Gov. Kathy Hochul has already confronted COVID-19 in a number of ways since taking office. She has moved fast to make good on a promise to mandate mask-wearing in public schools this fall. Indebted tenants await legislative changes that will make it easier for them to stay in their homes and avoid the coronavirus. “As the delta variant makes its way through communities across the country, it's crucial we keep doing everything we can to keep each other safe from the COVID virus," she said in an Aug. 29 press release.
While she has done some things that she says will keep New Yorkers safe, Hochul has yet to follow up on the New York Health and Essential Rights Act (NY HERO Act), which supporters have been calling on her to implement. The law aims to lessen the risks to essential, frontline workers by implementing a range of new workplace rules against “airborne infectious diseases” that endanger public health. The bill was signed into law months ago, but it will not take effect until the state Department of Health declares that COVID-19 is dangerous enough to trigger the implementation of provisions that include new regulations on things like PPE and social distancing.
“Andrew Cuomo’s administration failed to certify COVID-19 as a serious threat to public health so that the safety provisions of the NY HERO Act could take effect,” state Senate Deputy Majority Leader Michael Gianaris of Queens, who sponsored the bill in his chamber, said in a Monday statement. “Workers are suffering the consequences. Every day the Department of Health neglects to issue this certification, essential workers are put at unnecessary risk of serious illness. This needs to happen immediately.”
Essential workers remain vulnerable to COVID-19 because of how their jobs put them into contact with other people, whether they are co-workers or the general public. But the newly-installed governor has yet to discuss the issue with Health Commissioner Howard Zucker more than a week after state legislators raised the issue with her in an Aug. 20 letter. She told told City & State on Aug. 29 that her current focus is on speeding up the disbursement of relief programs for tenants, landlords and excluded workers like undocumented immigrants. “That is my highest priority because the citizens of New York have been through enough,” she added while speaking to reporters in Albany. “I’m talking to a lot of people in the various agencies to identify where the pots of money are and why they're not out.” A spokesperson for the DOH said in an email that the “department is actively working on a designation for implementation of the NY HERO Act,” but did not offer any timeline for when any action might be officially taken.
This focus on the economic side effects of COVID-19, however, could delay efforts to limit its spread among the people hit hardest by the pandemic. COVID-19 rates have been surging across the state in recent months, with infection rates in New York City and the rest of the state now exceeding the threshold above which the Centers for Disease Control and Prevention recommends people wear masks indoors. “With surging variants continuing to wreak havoc, the NY HERO Act is more essential than ever,” reads the Aug. 10 letter to Hochul from Gianaris and Assembly Member Karines Reyes of the Bronx, who sponsored the bill in her chamber. The new law, supported by more than 100 labor and advocacy organizations, mandates that the state departments of health and labor develop regulations on “how businesses should provide things like PPE, social distancing, disinfection schedules and quarantine protocols,” City & State wrote earlier this year.
Implementing the law also has received pushback from people in the business community who claim that it would hurt their bottom line.
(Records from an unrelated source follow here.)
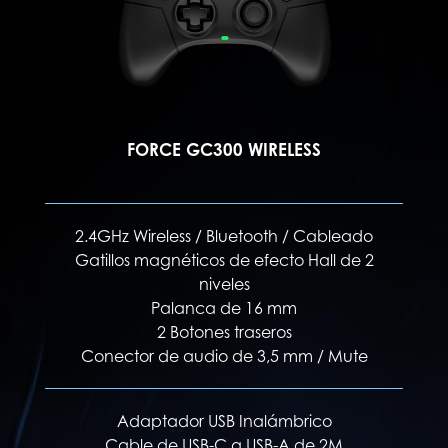
FORCE PRO WIRELESS
FO
ado
2.4GHz Wireless / Bluetooth / Cableado
de 2
Gatillos magnéticos de efecto Hall de 3
niveles
Módulos de palanca de 16 mm sustituibles
Mó
4 Botones traseros
ute
Conector de audio de 3,5 mm / Mute
Compatible con XBOX (sólo con cable)
Anillos de iluminación RGB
Their grievances include the claim that the bill is so complicated that many small businesses would struggle to meet its requirements, especially as they try to recover from disruptions caused by public health restrictions imposed last year. “Triggering the Hero Act through an emergency declaration at this time would pose yet another burden on New York’s struggling small businesses,” reads an Aug. 25 letter from two dozen groups including the New York State Restaurant Association, the New York State Hospitality and Tourism Association, and the Food Industry Alliance of New York State.
There is good evidence that any increase in COVID-19 cases, as well as the associated rise in deaths and hospitalizations, will disproportionately fall on people working in places like restaurants, stores and other businesses where they interact with lots of other people. That is exactly what happened earlier in the pandemic, with people of color getting hit the hardest compared to white essential workers.
Widespread vaccinations at this point mean that the latest wave of cases will be less severe than past ones in terms of the sheer numbers. Daily deaths and statewide hospitalizations are just small fractions of what they were last winter, but they have risen significantly in recent weeks. Hospitalizations have gone from a few hundred to more than 2,000 people and daily deaths are once again in the double digits. This all reflects renewed dangers to working people across the state.
And while the new governor has only been in office for less than a week, not providing a more immediate follow up to the NY HERO Act doesn’t appear to respond to the urgency expressed by supporters of the new law’s implementation.
“More and more New Yorkers are returning to work and they deserve to be able to do their jobs without being exposed to COVID-19,” reads a recent letter to Hochul from advocacy groups like Align-NY, the New York Immigration Coalition and the New York Civil Liberties Union. “With school reopenings around the corner it is crucial that the common sense basic safety standards promised under the NY HERO Act be implemented in order to avoid unnecessary illness and death and another statewide shutdown.”